Up until this very morning, it has all been discussion between my doctors and I. Several weeks of hints to a diagnosis, hints of things to come, they have all been leading up to this moment. My joints have been telling a story for months now, between the swelling, and painful moments, the evenings spent curled up on the couch because I was in too much pain to move. The fatigue slid into my life, like a band of thieves stealing precious valuable moments, forcing me to slow down. The butterfly rashes, were finally officially titled as such, and could no longer be passed off as just looking rosy complected that day, now I seem to be forever lightly masked, even on my better days.

Today, April 1, 2014 Systemic Lupus Erythematosus appeared in print, for the first time, and is now officially in my medical record. You would think after hearing so much talk of it from my Hematologist, Ophthalmologist, Rheumatologist’s assistant, and especially from my PCP (we have talked a lot about Lupus)  it wouldn’t have affected me the way it did. I was expecting to see it in print this week, just not today, not from Dr. C, my PCP. Today it caught me off guard. It was one of the rare appointments where the word Lupus wasn’t actually spoken, we talked about symptoms and flares, but the word wasn’t mentioned.

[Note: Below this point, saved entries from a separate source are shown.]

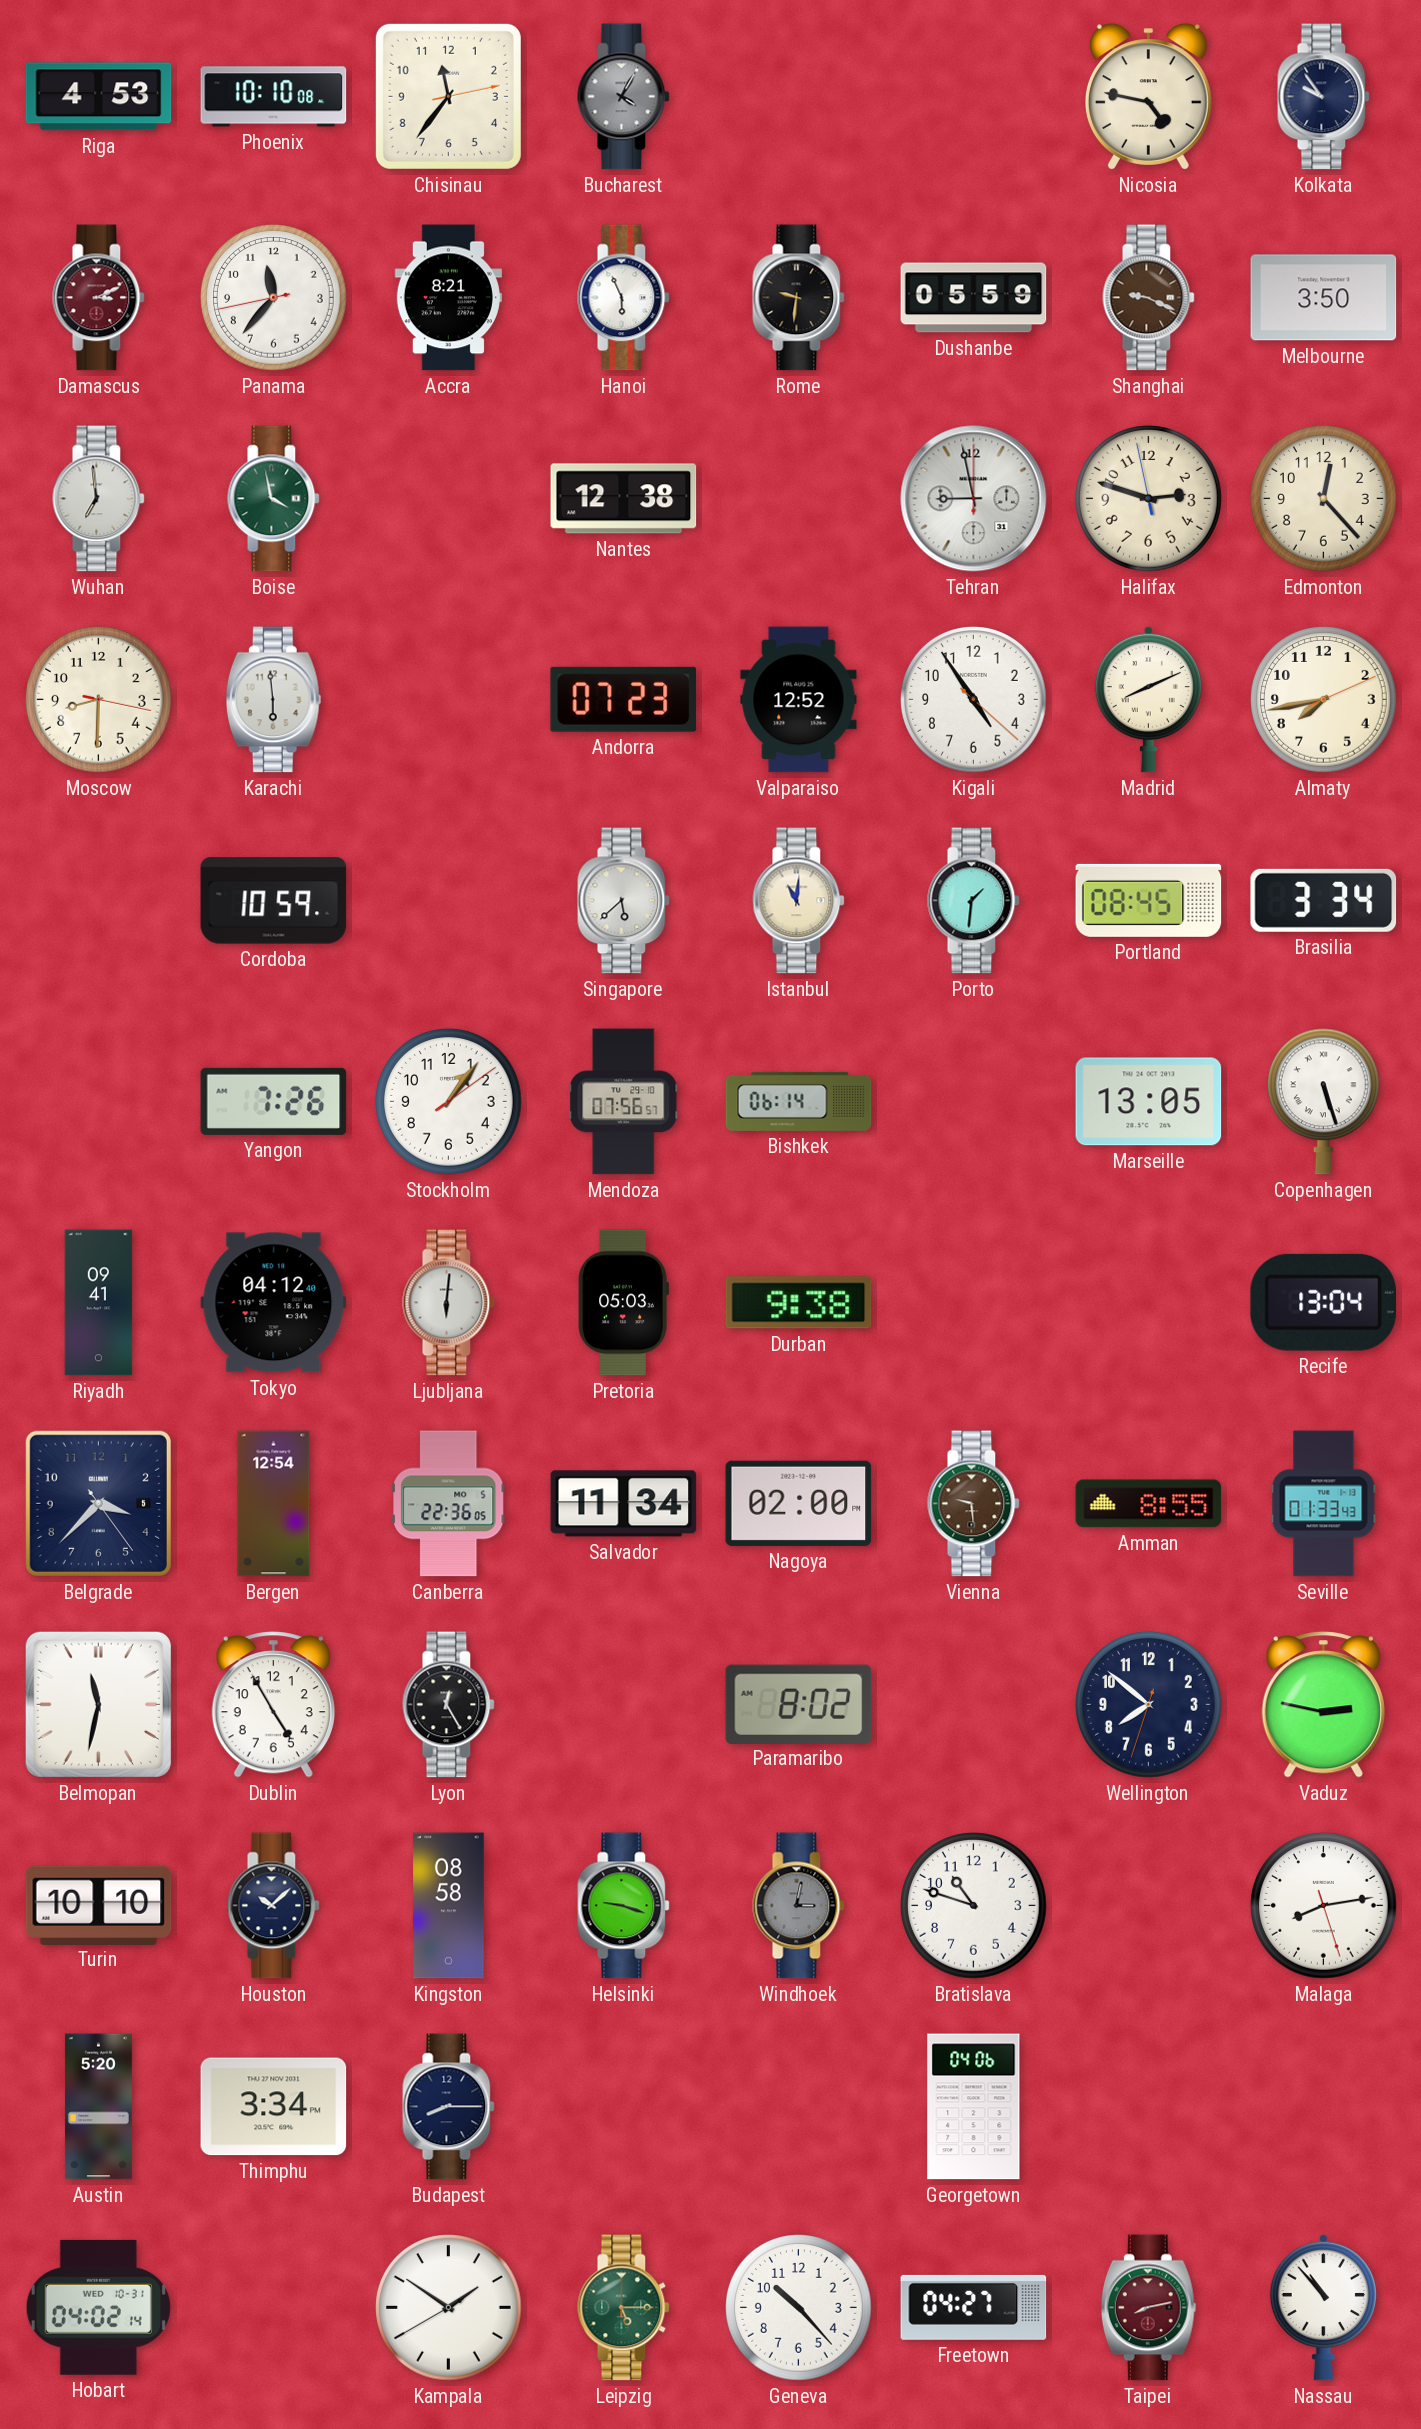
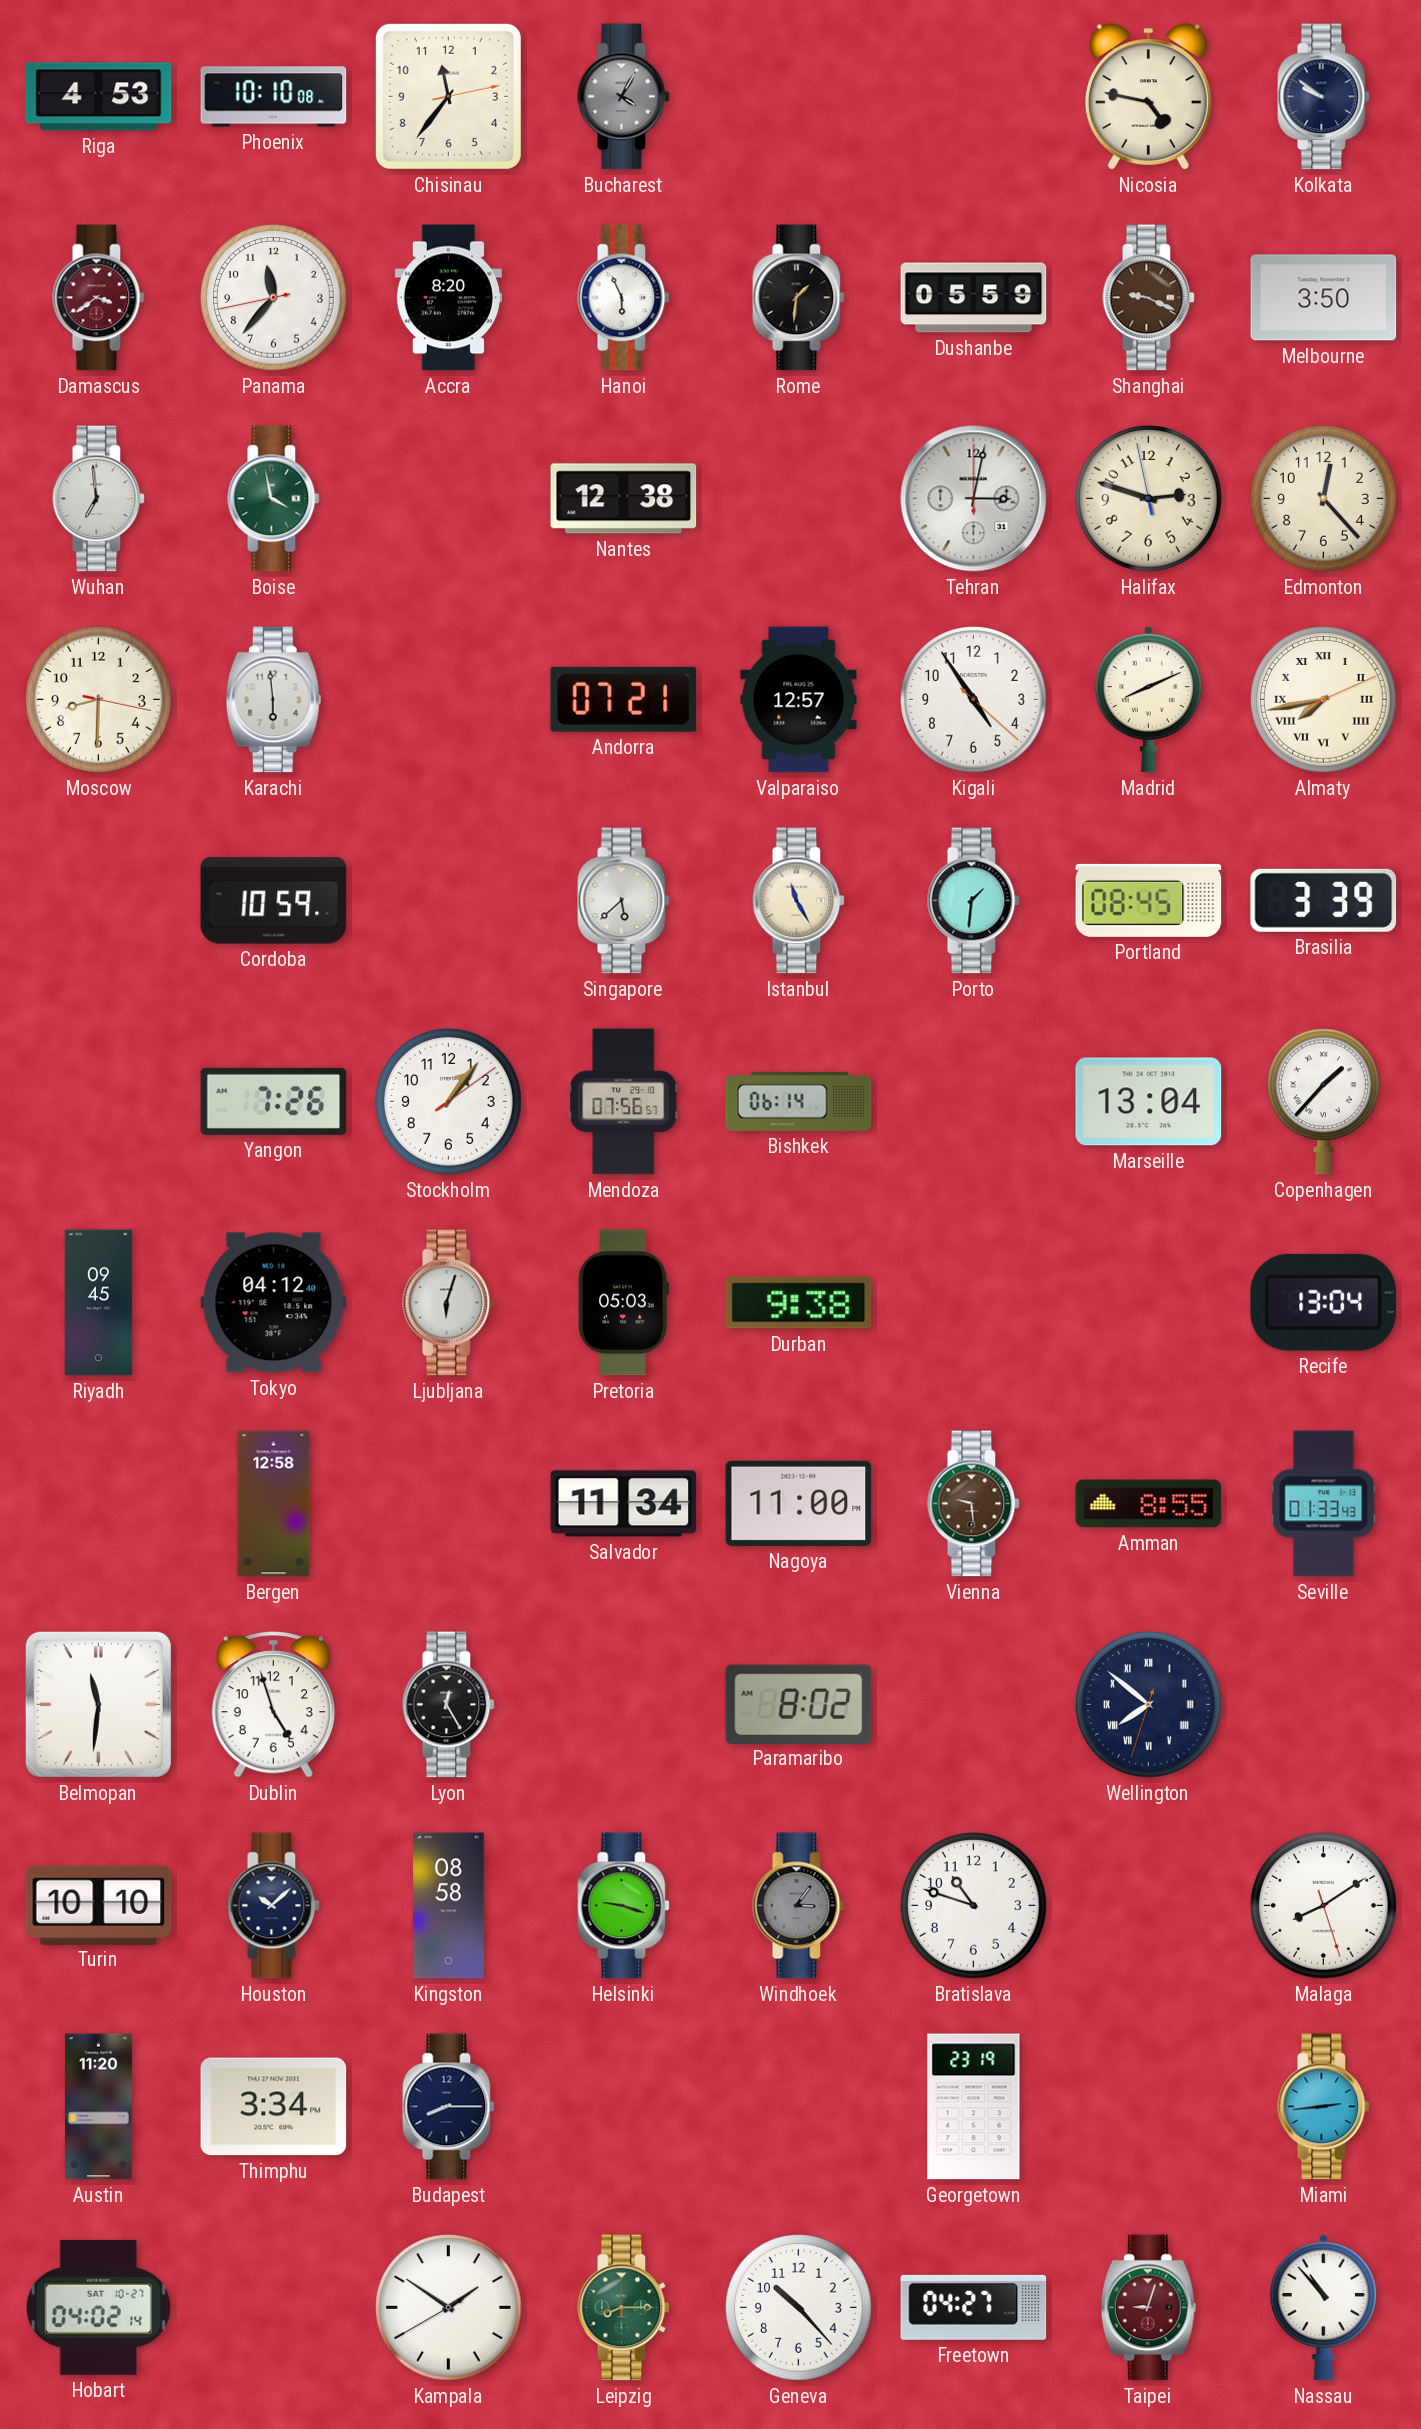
Kolkata: 9:54 -> 9:51
Damascus: 3:11 -> 3:39
Accra: 8:21 -> 8:20
Rome: 9:31 -> 1:31
Tehran: 8:58 -> 3:02
Andorra: 07:23 -> 07:21
Valparaiso: 12:52 -> 12:57
Almaty numerals: Arabic -> Roman
Istanbul: 11:01 -> 11:25
Brasilia: 3:34 -> 3:39
Marseille: 13:05 -> 13:04
Copenhagen: 5:27 -> 1:37
Riyadh: 09:41 -> 09:45
Ljubljana: 6:01 -> 6:03
Belgrade: 3:37 -> none
Bergen: 12:54 -> 12:58
Canberra: 22:36 -> none
Nagoya: 02:00 -> 11:00
Belmopan: 11:32 -> 11:31
Dublin: 4:55 -> 4:57
Wellington numerals: Arabic -> Roman
Vaduz: 2:47 -> none
Windhoek: 3:02 -> 3:06
Malaga: 8:13 -> 8:09
Austin: 5:20 -> 11:20
Georgetown: 04:06 -> 23:19
Miami: none -> 2:44
Hobart date: WED 10-31 -> SAT 10-27
Leipzig: 5:15 -> 8:15
Taipei: 8:13 -> 9:03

It’s funny, I’ve thought long and hard about how I would feel…in that moment, when I saw those words for the first time, because I knew it was coming. I just forgot to consider it might happen today when I went for my weekly PT/INR Check with Dr. C. I simply forgot to consider it might happen like this, and just like that its all too real again, too fast, too sudden, and it’s something I can’t run away from and I have no choice but to accept it, learn to live with it and endure. To fight the good fight, and live life to it’s fullest. In that moment, words of several appointments played through my head, conversations with family and friends resonated loudly, I was saddened, angered at why all of this is happening to me, and even a little relieved all at the same time. Because at least with Lupus, they know what to do with me.

It worked out this way for a reason I know. After processing this for a few hours, I’m glad it was Dr. C that it came from. I have at least a little history with him. I will be meeting my Rheumatologist Thursday for the first time at my follow-up appointment. At least this way, I won’t be emotional in front of a doctor I’ve just met for the first time, because I still have an issue with crying in front of people I have just met. I am thankful to Dr. C for being the one to do this, he has unknowingly made the rest of this week a lot less stressful for me.

Dr. C said something at my appointment today on getting back to a point where I can focus on who Nicole is outside all of the medical stuff going on. This conversation was brought up because I told him I was at a point where talking to a psychologist/counselor would be beneficial, that things had finally calmed down enough that I was starting to process things and needed help. He knows I’ve found some amazing support groups relating to Antiphospholipid Syndrome and Lupus so he didn’t think we needed to focus on support that focused around medical conditions at this time. His words though…focus on who Nicole is, I just hope I can remember.

I know one thing that still remains the same as for who I am, my desire to help others. I will focus on that, and start seeking out ways I can do that. It will at least give me something to do with the energy and give me something to focus on.